§ YOUR OBJECTIVE: Word for word, restate the lines of the data below between those holding "امیدواریم از خلال" and "Виктор...а поподробнее о", inclusive; pictures do not belong in the copy.

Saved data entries

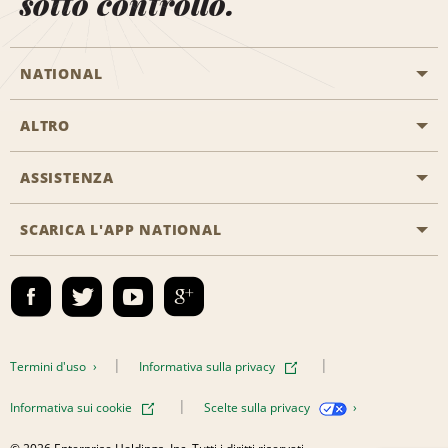
sotto controllo.
NATIONAL
ALTRO
Inizia una prenotazione
Emerald Club
ASSISTENZA
Offerte di lavoro
Programmi business
Mappa del sito
SCARICA L'APP NATIONAL
Accessibilità
Premi partner
Contatti
Emerald Club Accedi
Termini d'uso
Informativa sulla privacy
Informativa sui cookie
Scelte sulla privacy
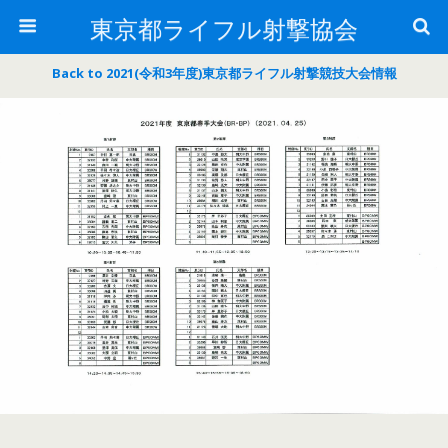
東京都ライフル射撃協会
Back to 2021(令和3年度)東京都ライフル射撃競技大会情報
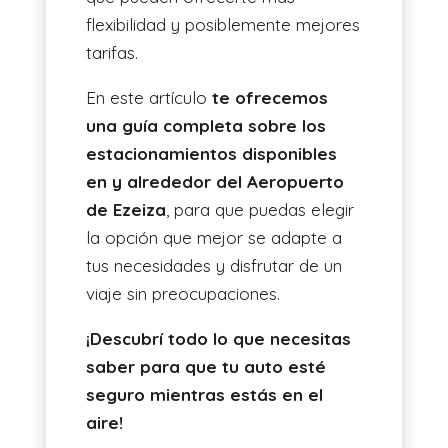
flexibilidad y posiblemente mejores
tarifas.
En este artículo
te ofrecemos
una guía completa sobre los
estacionamientos disponibles
en y alrededor del Aeropuerto
de Ezeiza
, para que puedas elegir
la opción que mejor se adapte a
tus necesidades y disfrutar de un
viaje sin preocupaciones.
¡Descubrí todo lo que necesitas
saber para que tu auto esté
seguro mientras estás en el
aire!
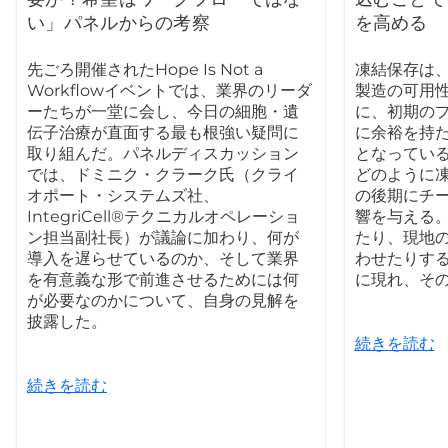
い」パネルからの考察
を高める
先ごろ開催されたHope Is Not a
凍結保存は
Workflowイベントでは、業界のリーダ
製造の可用
ーたちが一堂に会し、今日の細胞・遺
に、初期の
伝子治療が直面する最も根強い疑問に
に余裕を持
取り組んだ。パネルディスカッション
となってい
では、ドミニク・クラーク氏（クライ
どのように
オポート・システムズ社、
の後期にチ
IntegriCell®テクニカルオペレーショ
響を与える
ン担当副社長）が議論に加わり、何が
たり、現地
導入を遅らせているのか、そして業界
わせたりす
を有意義な形で前進させるためには何
に現れ、そ
が必要なのかについて、自身の見解を
披露した。
続きを読む
続きを読む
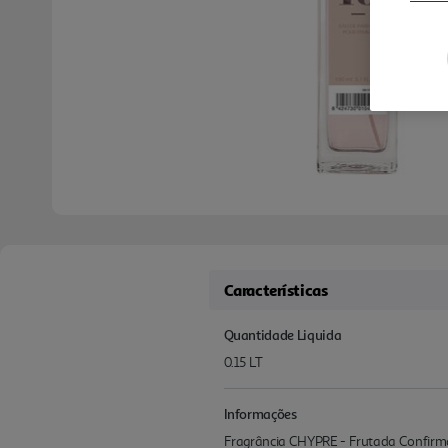
Características
Quantidade Liquida
0.15 LT
Informações
Fragrância CHYPRE - Frutada Confirmar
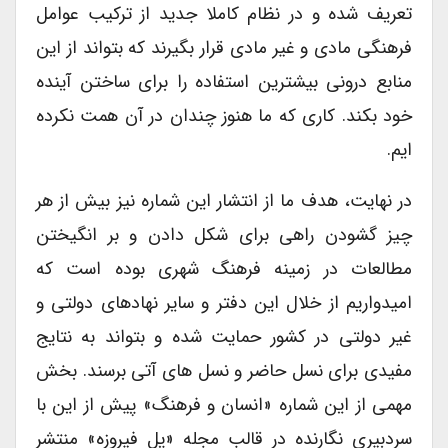
تعریف شده و در نظام کاملا جدید از ترکیب عوامل
فرهنگی مادی و غیر مادی قرار بگیرند که بتواند از این
منابع درونی بیشترین استفاده را برای ساختن آینده
خود بکند. کاری که ما هنوز چندان در آن همت نکرده
ایم.
در نهایت، هدف ما از انتشار این شماره نیز بیش از هر
چیز گشودن راهی برای شکل دادن و بر انگیختن
مطالعات در زمینه فرهنگ شهری بوده است که
امیدواریم از خلال این دفتر و سایر نهادهای دولتی و
غیر دولتی در کشور حمایت شده و بتواند به نتایج
مفیدی برای نسل حاضر و نسل های آتی برسند. بخش
مهمی از این شماره «انسان و فرهنگ» پیش از این با
سردبیری نگارنده در قالب مجله «پل فیروزه» منتشر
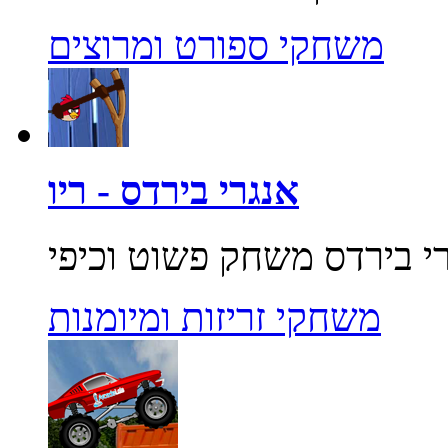
משחקי ספורט ומרוצים
אנגרי בירדס - ריו
משחקי זריזות ומיומנות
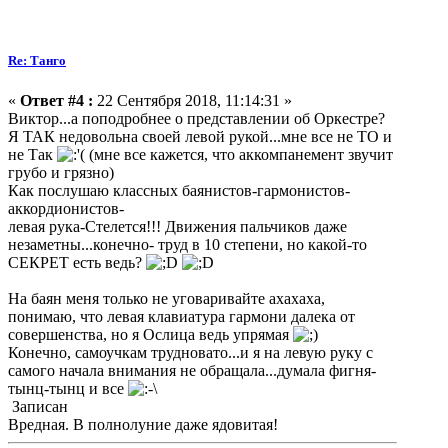
Re: Танго
«
Ответ #4 :
22 Сентября 2018, 11:14:31 »
Виктор...а поподробнее о представлении об Оркестре?
Я ТАК недовольна своей левой рукой...мне все не ТО и
не Так
(мне все кажется, что аккомпанемент звучит
грубо и грязно)
Как послушаю классных баянистов-гармонистов-
аккордионистов-
левая рука-Стелется!!! Движения пальчиков даже
незаметны...конечно- труд в 10 степени, но какой-то
СЕКРЕТ есть ведь?
На баян меня только не уговаривайте ахахаха,
понимаю, что левая клавиатура гармони далека от
совершенства, но я Ослица ведь упрямая
Конечно, самоучкам трудновато...и я на левую руку с
самого начала внимания не обращала...думала фигня-
тынц-тынц и все
Записан
Вредная. В полнолуние даже ядовитая!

§ ANSWER TO THIS TASK:
امیدواریم از خلال این دفتر و سایر نهادهای دولتی و
غیر دولتی در کشور حمایت شده و بتواند به نتایج
مفیدی برای نسل حاضر و نسل های آتی برسند. بخش
مهمی از این شماره «انسان و فرهنگ» پیش از این با
سردبیری نگارنده در قالب مجله «پل فیروزه» منتشر
משחקי ספורט ומרוצים
אנגרי בירדס - ריו
משחקי זריזות ומיומנות
Re: Танго
«
Ответ #4 :
22 Сентября 2018, 11:14:31 »
Виктор...а поподробнее о представлении об Оркестре?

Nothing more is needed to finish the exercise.